▶ **REQUIRED WORK**
Find each line below containing the word "Special" and copy it.

▶ **MATERIALS PROVIDED**
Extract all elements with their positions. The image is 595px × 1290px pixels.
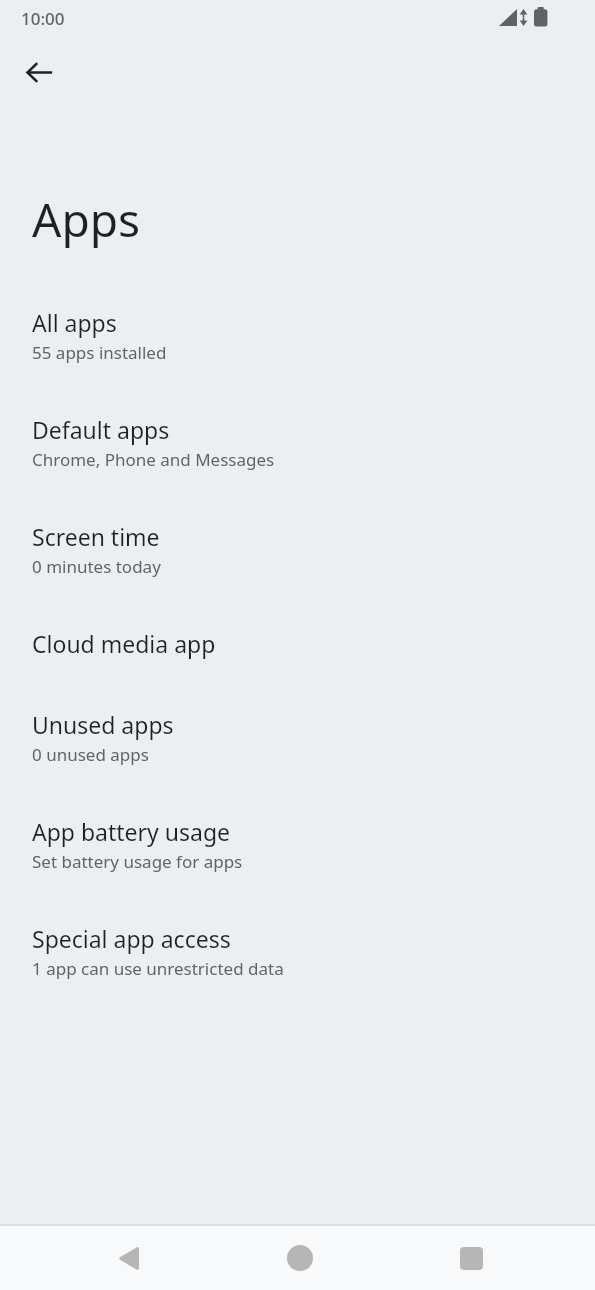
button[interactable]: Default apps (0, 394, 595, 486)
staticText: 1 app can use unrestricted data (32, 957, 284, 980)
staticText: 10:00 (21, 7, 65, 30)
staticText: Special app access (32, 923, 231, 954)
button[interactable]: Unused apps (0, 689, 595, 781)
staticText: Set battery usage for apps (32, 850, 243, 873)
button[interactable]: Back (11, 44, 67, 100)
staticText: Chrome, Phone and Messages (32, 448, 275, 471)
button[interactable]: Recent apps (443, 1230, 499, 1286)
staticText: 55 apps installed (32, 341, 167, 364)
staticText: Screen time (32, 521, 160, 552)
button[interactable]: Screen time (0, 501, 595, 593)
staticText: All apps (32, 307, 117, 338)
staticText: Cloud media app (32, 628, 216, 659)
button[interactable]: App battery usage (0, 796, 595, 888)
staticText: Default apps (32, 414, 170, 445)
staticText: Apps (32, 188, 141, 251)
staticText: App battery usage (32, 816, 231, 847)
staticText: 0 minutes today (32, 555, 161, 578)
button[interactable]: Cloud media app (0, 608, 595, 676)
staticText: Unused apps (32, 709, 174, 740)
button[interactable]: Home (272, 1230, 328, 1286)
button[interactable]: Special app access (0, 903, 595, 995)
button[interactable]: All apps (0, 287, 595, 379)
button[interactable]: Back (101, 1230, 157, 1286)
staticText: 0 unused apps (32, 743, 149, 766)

▶ **WRITTEN RESPONSE**
staticText: Special app access (32, 923, 231, 954)
button[interactable]: Special app access (0, 903, 595, 995)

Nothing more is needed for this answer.